Edit: just realized I never added this to the bug. Compiling the thyme package makes GHC consume all available RAM (15.96GB for me) and stall. I have to kill -9 it. Offending section is here: https://github.com/liyang/thyme/blob/master/src/Data/Thyme/Format.hs#L591-L693. I cloned the package, replaced the function body with undefined, and it compiled normally.
But this ticket is about the run-time of the particular program given in the description of this ticket.
There may well be another bug, to do with the compile-time of an entirely different program. If so, could you open a ticket for that, including a way to reproduce? (Having checked that there isn't one already.)
It's confusing to mix up two bugs into one ticket!
We're a bit stalled here. There is something mysterious going on, which a single INLINE pragma (Bryan's patch) fixes. But why? My guess is that it's something to do with the interaction between inlining and attoparsec's RULES.
I assume you're referring to text's RULES, as attoparsec doesn't contain any (it does contain a lot of inlining, though).
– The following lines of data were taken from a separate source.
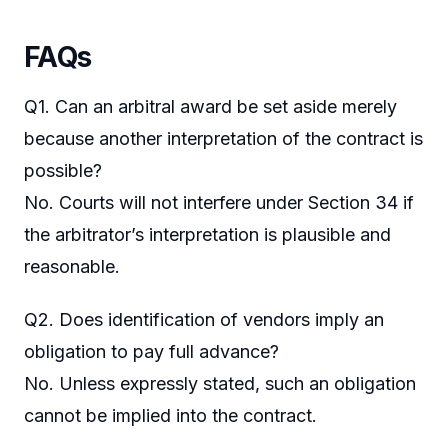
FAQs
Q1. Can an arbitral award be set aside merely
because another interpretation of the contract is
possible?
No. Courts will not interfere under Section 34 if
the arbitrator’s interpretation is plausible and
reasonable.
Q2. Does identification of vendors imply an
obligation to pay full advance?
No. Unless expressly stated, such an obligation
cannot be implied into the contract.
The goal behind the RULES in text is to expose opportunities to perform stream fusion and, if the rewrite phases do not reveal any, to drop from the fusion style of programming back to thwacking directly on an array (which is typically a lot faster).
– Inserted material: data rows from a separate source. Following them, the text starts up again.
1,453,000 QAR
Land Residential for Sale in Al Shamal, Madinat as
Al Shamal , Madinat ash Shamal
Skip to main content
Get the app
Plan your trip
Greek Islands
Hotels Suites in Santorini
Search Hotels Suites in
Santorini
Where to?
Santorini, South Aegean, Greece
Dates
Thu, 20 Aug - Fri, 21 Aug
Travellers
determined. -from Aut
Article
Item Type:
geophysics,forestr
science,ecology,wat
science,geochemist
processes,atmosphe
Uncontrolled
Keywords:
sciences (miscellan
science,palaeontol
For example, here are the two main RULES that you spotted in the output above:
If we see an unadorned use of append in an early phase, we rewrite it so that a fusion rule can have a chance to transform it. Once we get closer to the end of our phases, if we find that a fusion-style append hasn't yet been gobbled up, we transform it back to the direct style.
There's a tangential wrinkle here: for the longest time, the definition of append had an INLINE annotation, which I just removed. I don't believe this is implicated in the slowdown.
Please let me know what else it would be helpful to explain. As you know, forests of rewrite rules are rather fragile affairs, so it's entirely possible that there's been a longstanding bug in those rules (and perhaps not in the compiler) that is merely now being exposed in 7.8.
What would be really helpful would be if you, or someone else, could diagnose exactly why the slow-down is happening. If you compile with -ticky you can very quickly zero in on the code that is taking more time, and compare one with the other.
It would be remarkable if fusion was really responsible for such an enormous change in time, but perhpas it is. Maybe it would be worth commenting out RULES one at a time, to see which (if any) is responsible, and to reduce accidental differences between the two. Maybe the test case can be boiled down quite a lot further.
You can switch off ALL rule rewrites with -fno-enable-rewrite-rules.
Switching off full laziness might also be a good thing to try -fno-full-laziness.
Reducing the inlining threshold (which doesn't affect INLINE pragmas) would mean less looking at inlined code. -funfolding-use-threshold=N (default is 60)
It's a bit fiddly and time consuming, which is why I was appealing for help. I'll gladly explain anything you (or whoever) wants to know about the GHC end of things.